The show is hung up on the idea of “answers” about the past, saying “it’s all about her father” and “it’s all about her mother” and “it’s all about the fulcrum” and “it’s all about Red’s mysterious past,” or Liz’s or both of their pasts together. They’re trying make sure Liz is defined by her past, by these big mysteries. They’re trying to make the pull of these “answers” all important and magnetic. But it’s all a lie. It’s all unimportant. Just like The X Files isn’t about “The Truth” but about a couple of dysfunctional FBI agents wandering around the country in rented Ford Tauruses trying figure each other out, Liz’s story is about her discovering herself in the present, not the past. Maybe the boys writing the show can’t remember that very much of the time, but fandom can try to keep in in mind.

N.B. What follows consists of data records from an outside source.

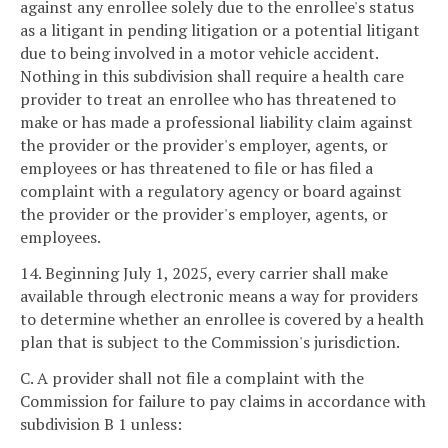
against any enrollee solely due to the enrollee's status
as a litigant in pending litigation or a potential litigant
due to being involved in a motor vehicle accident.
Nothing in this subdivision shall require a health care
provider to treat an enrollee who has threatened to
make or has made a professional liability claim against
the provider or the provider's employer, agents, or
employees or has threatened to file or has filed a
complaint with a regulatory agency or board against
the provider or the provider's employer, agents, or
employees.
14. Beginning July 1, 2025, every carrier shall make
available through electronic means a way for providers
to determine whether an enrollee is covered by a health
plan that is subject to the Commission's jurisdiction.
C. A provider shall not file a complaint with the
Commission for failure to pay claims in accordance with
subdivision B 1 unless:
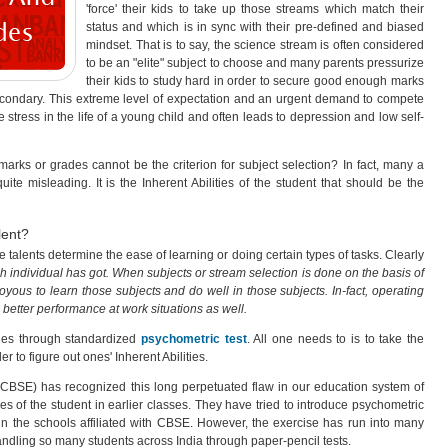
'force' their kids to take up those streams which match their
status and which is in sync with their pre-defined and biased
mindset. That is to say, the science stream is often considered
to be an "elite" subject to choose and many parents pressurize
their kids to study hard in order to secure good enough marks
secondary. This extreme level of expectation and an urgent demand to compete
 stress in the life of a young child and often leads to depression and low self-
arks or grades cannot be the criterion for subject selection? In fact, many a
te misleading. It is the Inherent Abilities of the student that should be the
lent?
e talents determine the ease of learning or doing certain types of tasks. Clearly
ch individual has got. When subjects or stream selection is done on the basis of
 joyous to learn those subjects and do well in those subjects. In-fact, operating
n better performance at work situations as well.
ities through standardized
psychometric test
. All one needs to is to take the
er to figure out ones' Inherent Abilities.
CBSE) has recognized this long perpetuated flaw in our education system of
s of the student in earlier classes. They have tried to introduce psychometric
in the schools affiliated with CBSE. However, the exercise has run into many
handling so many students across India through paper-pencil tests.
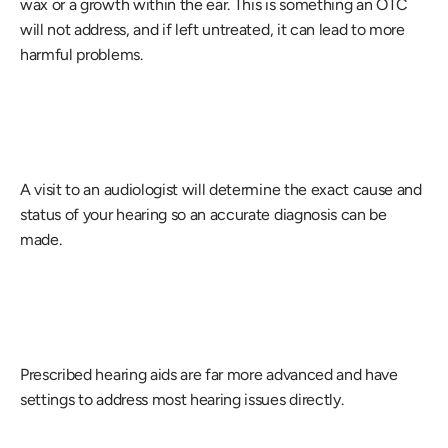
wax or a growth within the ear. This is something an OTC 
will not address, and if left untreated, it can lead to more 
harmful problems.
A visit to an audiologist will determine the exact cause and 
status of your hearing so an accurate diagnosis can be 
made.
Prescribed hearing aids are far more advanced and have 
settings to address most hearing issues directly.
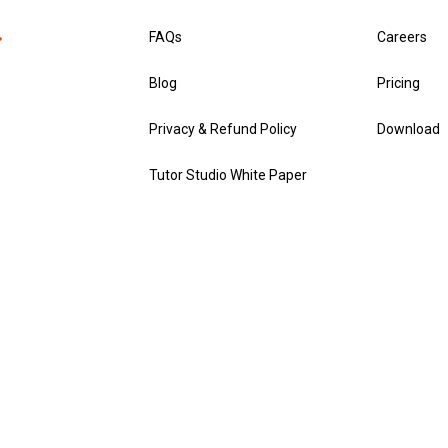
FAQs
Careers
Blog
Pricing
Privacy & Refund Policy
Download
Tutor Studio White Paper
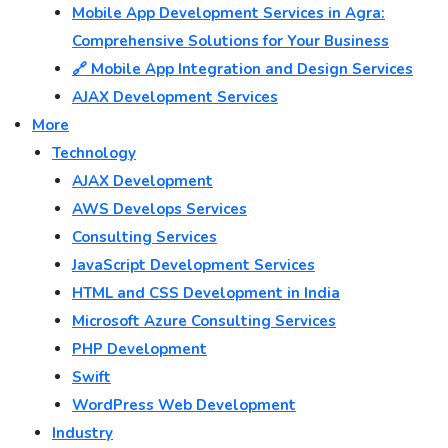
Mobile App Development Services in Agra:
Comprehensive Solutions for Your Business
🔗 Mobile App Integration and Design Services
AJAX Development Services
More
Technology
AJAX Development
AWS Develops Services
Consulting Services
JavaScript Development Services
HTML and CSS Development in India
Microsoft Azure Consulting Services
PHP Development
Swift
WordPress Web Development
Industry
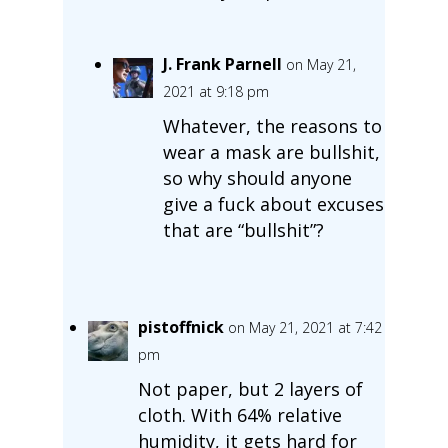
J. Frank Parnell
on May 21,
2021 at 9:18 pm
Whatever, the reasons to
wear a mask are bullshit,
so why should anyone
give a fuck about excuses
that are “bullshit”?
pistoffnick
on May 21, 2021 at 7:42
pm
Not paper, but 2 layers of
cloth. With 64% relative
humidity, it gets hard for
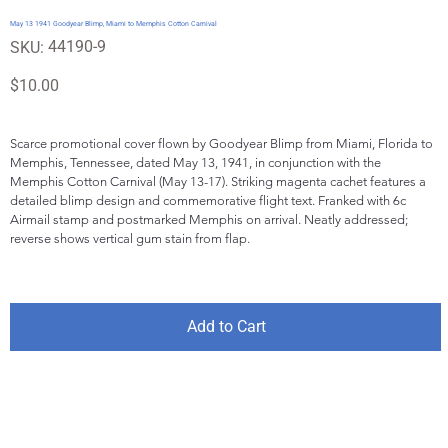
May 13 1941 Goodyear Blimp, Miami to Memphis Cotton Carnival
SKU
44190-9
SKU:
44190-
9
Price
$10.00
Scarce promotional cover flown by Goodyear Blimp from Miami, Florida to 
Memphis, Tennessee, dated May 13, 1941, in conjunction with the 
Memphis Cotton Carnival (May 13-17). Striking magenta cachet features a 
detailed blimp design and commemorative flight text. Franked with 6c 
Airmail stamp and postmarked Memphis on arrival. Neatly addressed; 
reverse shows vertical gum stain from flap.
Add to Cart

The question of “who is Liz?” can’t be answered by her parentage or her original nationality or even by her memory of the accidental death of her father. It’s answered by her actions in the here and now, it’s answered by who she’s loyal to, how far she’s willing to go to protect those she cares for, it’s answered by her integrity and perseverance in the face of corruption, dishonorable conduct, constant threat and fear. Liz not a child. Liz is not a plug for a plot hole. Liz doesn’t need to be put in her place or be “made to give in.” Liz doesn’t need to look to the past to learn who she is, she’s living her answers right now.
Liz has the right to be pissed at Red. Liz has the right to lash out at Red. Every time Liz gets rightfully mad at Red, everyone says she should just shut up and do what he says, which is bullshit.
Want to know what Liz would have learned if she had "shut up" and let Red speak? NOTHING. Because he refuses to fucking tell her anything every time.
He always withholds information from her. He has never once responded to her pleas for answers, so why the hell do you think it would change now?